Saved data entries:
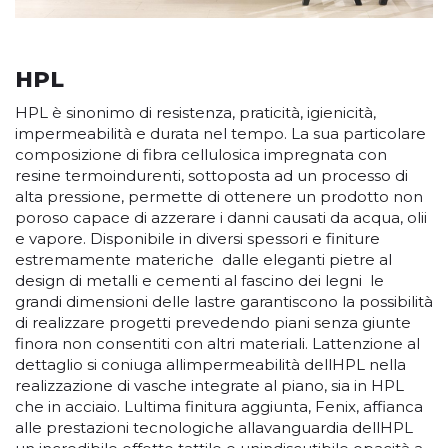
HPL
HPL è sinonimo di resistenza, praticità, igienicità,
impermeabilità e durata nel tempo. La sua particolare
composizione di fibra cellulosica impregnata con
resine termoindurenti, sottoposta ad un processo di
alta pressione, permette di ottenere un prodotto non
poroso capace di azzerare i danni causati da acqua, olii
e vapore. Disponibile in diversi spessori e finiture
estremamente materiche  dalle eleganti pietre al
design di metalli e cementi al fascino dei legni  le
grandi dimensioni delle lastre garantiscono la possibilità
di realizzare progetti prevedendo piani senza giunte
finora non consentiti con altri materiali. Lattenzione al
dettaglio si coniuga allimpermeabilità dellHPL nella
realizzazione di vasche integrate al piano, sia in HPL
che in acciaio. Lultima finitura aggiunta, Fenix, affianca
alle prestazioni tecnologiche allavanguardia dellHPL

WHAT YOU WILL DO: Would you please print the entries once more, word for word, minus the pictures?

WORKED SOLUTION:
HPL
HPL è sinonimo di resistenza, praticità, igienicità,
impermeabilità e durata nel tempo. La sua particolare
composizione di fibra cellulosica impregnata con
resine termoindurenti, sottoposta ad un processo di
alta pressione, permette di ottenere un prodotto non
poroso capace di azzerare i danni causati da acqua, olii
e vapore. Disponibile in diversi spessori e finiture
estremamente materiche  dalle eleganti pietre al
design di metalli e cementi al fascino dei legni  le
grandi dimensioni delle lastre garantiscono la possibilità
di realizzare progetti prevedendo piani senza giunte
finora non consentiti con altri materiali. Lattenzione al
dettaglio si coniuga allimpermeabilità dellHPL nella
realizzazione di vasche integrate al piano, sia in HPL
che in acciaio. Lultima finitura aggiunta, Fenix, affianca
alle prestazioni tecnologiche allavanguardia dellHPL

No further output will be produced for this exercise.